La messe serait déjà dite avant que d'être célébrée. Les élections européennes des 22-25 mai 2014 feront le constat désabusé d'une Europe en perte de vitesse. Ébranlée par la crise de l'euro, décrédibilisée par son incapacité à parler d'une voix unique sur la scène mondiale, structurellement fragilisée par son atonie démographique, l'Europe n'aurait plus le vent en poupe face aux BRICs qui la talonnent voire la dépassent.
Zaki Laïdi nous invite à reconsidérer ce « reflux de l'Europe » au-delà de ces a priori simplistes. Son court ouvrage comporte deux parties. La première est consacrée à la crise de l'euro. Il rappelle que cette crise n'est pas née en Europe mais aux États-Unis. Sa propagation au Vieux continent a révélé les faiblesses intrinsèques du modèle européen. Une union monétaire sans union budgétaire n'est en effet viable qu'à condition de respecter une discipline stricte. Or, la vertu ne suffit plus face à la bourrasque dans laquelle l'économie mondiale est emportée en 2008. Une crise relativement limitée (la Grèce ne représente que 2 % du PNB européen) fait trembler l'Europe sur ses bases.
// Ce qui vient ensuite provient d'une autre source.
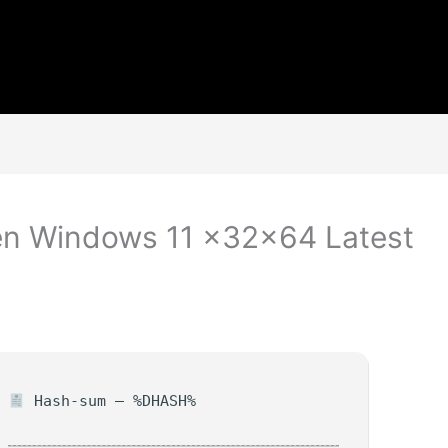
n Windows 11 x32x64 Latest
Hash-sum — %DHASH%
L'Europe qui, depuis sa création, avait promu des principes de régulations stables capables de réduire les risques systémiques mondiaux devient brusquement à son tour un facteur de risques. Renversant les perspectives,
Zaki Laïdi examine les répercussions internationales de la crise de l'euro. Les États-Unis ne se sont pas réjouis longtemps de l'affaiblissement d'un concurrent économique. Ils ont très vite mesuré les risques commerciaux et financiers induits : baisse des importations européennes, exposition de leurs banques. Aussi ont-ils pris partie en faveur des positions françaises, n'hésitant pas à afficher, par exemple lors du sommet du G20 à Cannes en novembre 2011, un soutien inédit au président français. La position de la Chine est plus intéressante. L'Europe est son premier client – devant les États-Unis. Elle a donc tout intérêt à ce qu'elle ne réduise pas ses achats. La Chine ne mesure pas la dimension transnationale de l'Europe. Elle n'y voit qu'un jeu interétatique et a choisi son interlocuteur : ce sera l'Allemagne, la puissance la plus forte et le partenaire commercial le plus important.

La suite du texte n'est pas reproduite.